It was everything the Windows Vista launch wasn't: low-key and yet confident. And in many ways, the Windows 7 launch thus matched the tenor of the product itself—a product that, in the words of one Microsoft PR person, "doesn't need a big splash because it sells itself."

Indeed it does. With consumers around the world lining up in front of retail stores last Thursday to be among the first to purchase boxed copies of the product, Windows 7 came racing out of the gates. There was a palpable, even enthusiastic reaction to the event everywhere, and while reviews are universally positive—even from the infamous Apple-loving toadies in mainstream media—the most important and positive reactions this time came from the people who tested Windows 7 over the previous several months.

Over 90 percent of people who tested the beta or release candidate versions of Windows 7 described the product as "good" or "extremely good" and would recommend it to others. And get this: A whopping 80 percent of testers who identified themselves as Mac users said that they, too, would recommend Windows 7. Somewhere, a badly beaten Snow Leopard is licking its wounds.
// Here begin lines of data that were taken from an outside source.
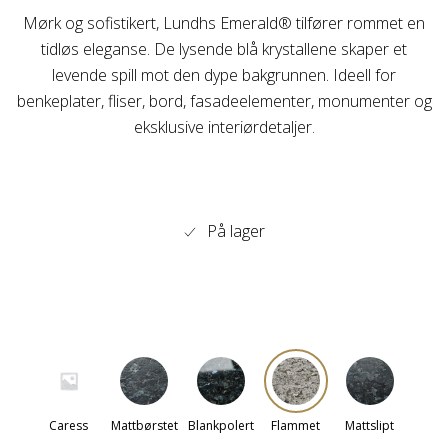
Mørk og sofistikert, Lundhs Emerald® tilfører rommet en
tidløs eleganse. De lysende blå krystallene skaper et
levende spill mot den dype bakgrunnen. Ideell for
benkeplater, fliser, bord, fasadeelementer, monumenter og
eksklusive interiørdetaljer.
På lager
Caress
Mattbørstet
Blankpolert
Flammet
Mattslipt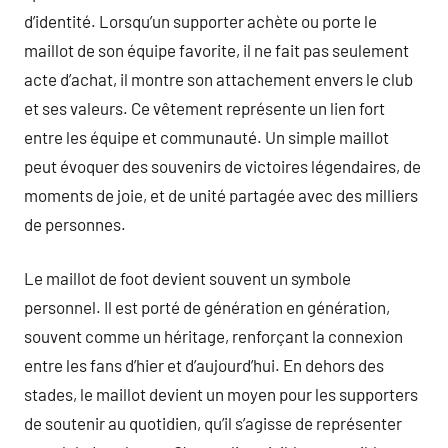
d’identité. Lorsqu’un supporter achète ou porte le
maillot de son équipe favorite, il ne fait pas seulement
acte d’achat, il montre son attachement envers le club
et ses valeurs. Ce vêtement représente un lien fort
entre les équipe et communauté. Un simple maillot
peut évoquer des souvenirs de victoires légendaires, de
moments de joie, et de unité partagée avec des milliers
de personnes.
Le maillot de foot devient souvent un symbole
personnel. Il est porté de génération en génération,
souvent comme un héritage, renforçant la connexion
entre les fans d’hier et d’aujourd’hui. En dehors des
stades, le maillot devient un moyen pour les supporters
de soutenir au quotidien, qu’il s’agisse de représenter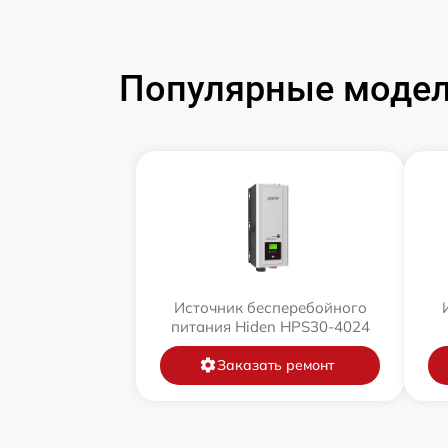
Популярные модел
Источник бесперебойного
питания Hiden HPS30-4024
Заказать ремонт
Most telling for the future was Microsoft's quarterly earnings announcement. Normally, the software giant would have announced its results Thursday after the closing of financial markets. But instead of stepping on the Windows 7 launch, the company decided to wait until the next morning.

This delay triggered fears that Microsoft was about to drop another bad-news bomb on the market, and since the results were for the quarter just before its biggest product launch in almost a decade, such an outcome would have been at least understandable.

But that isn't what happened: Microsoft defied all analyst expectations with financial results that gave the company's stock a sudden and welcome boost. Microsoft recorded a profit of $3.57 billion on revenues of $12.92 billion, both down from the same quarter a year ago but better than expected.

Most notable was a $1.47 billion revenue deferral related to Windows 7. This figure represents 50 percent of the revenues Microsoft had recorded for a product that hadn't even shipped yet. So Windows 7 has already accounted for $3 billion in revenue, or almost 25 percent of the company's overall revenues for the quarter.

Here in New York, where I'm still recovering from the after-effects of the various Windows 7-related celebrations I've attended, Microsoft's latest OS still looms large, with building-sized advertisements around the city and even a bright, animated Windows 7/Toshiba ad on the Times Square New Year countdown ball.

So, congratulations Microsoft. For the first time in a long time, you got everything right.